*Work request*
Pick every line from the data below that contains the string "vlasy" and copy it.

*** Excerpted records ***

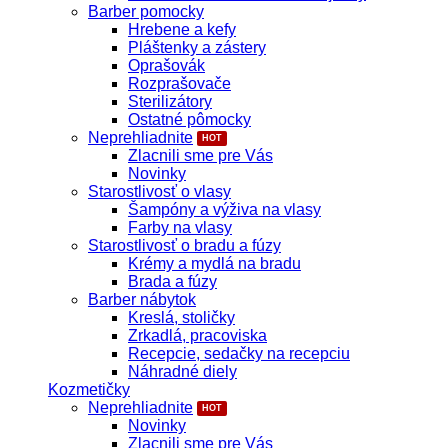
Barber pomocky
Hrebene a kefy
Pláštenky a zástery
Oprašovák
Rozprašovače
Sterilizátory
Ostatné pômocky
Neprehliadnite
Zlacnili sme pre Vás
Novinky
Starostlivosť o vlasy
Šampóny a výživa na vlasy
Farby na vlasy
Starostlivosť o bradu a fúzy
Krémy a mydlá na bradu
Brada a fúzy
Barber nábytok
Kreslá, stoličky
Zrkadlá, pracoviska
Recepcie, sedačky na recepciu
Náhradné diely
Kozmetičky
Neprehliadnite
Novinky
Zlacnili sme pre Vás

*** End of Excerpted records ***

*Response*
Starostlivosť o vlasy
Šampóny a výživa na vlasy
Farby na vlasy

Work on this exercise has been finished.